START MATERIAL TO PROCESS

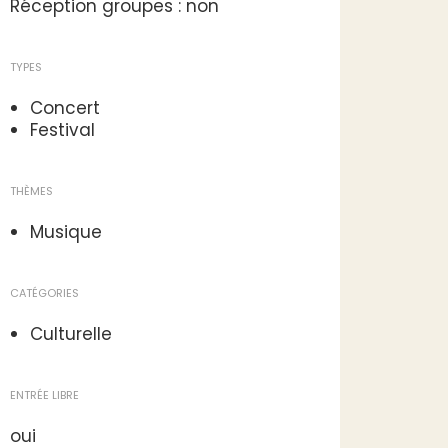
Réception groupes : non
TYPES
Concert
Festival
THÈMES
Musique
CATÉGORIES
Culturelle
ENTRÉE LIBRE
oui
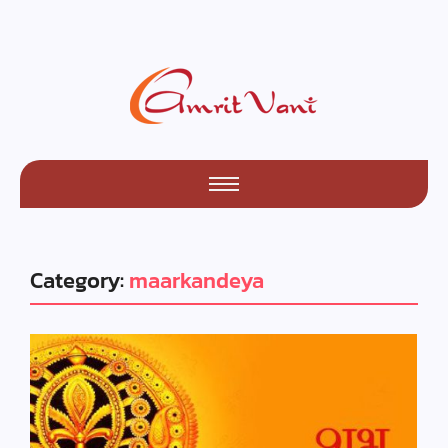
Category:
maarkandeya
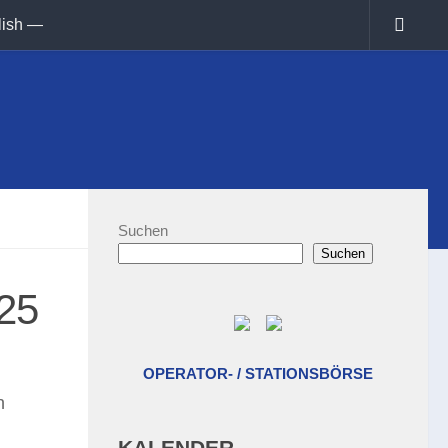
lish —
Suchen
Suchen
25
OPERATOR- / STATIONSBÖRSE
n
KALENDER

END MATERIAL TO PROCESS

Every line of the data above should be repeated exactly. Omit the pictures.

Réception groupes : non
TYPES
Concert
Festival
THÈMES
Musique
CATÉGORIES
Culturelle
ENTRÉE LIBRE
oui
Category:
maarkandeya
lish —
Suchen
Suchen
25
OPERATOR- / STATIONSBÖRSE
n
KALENDER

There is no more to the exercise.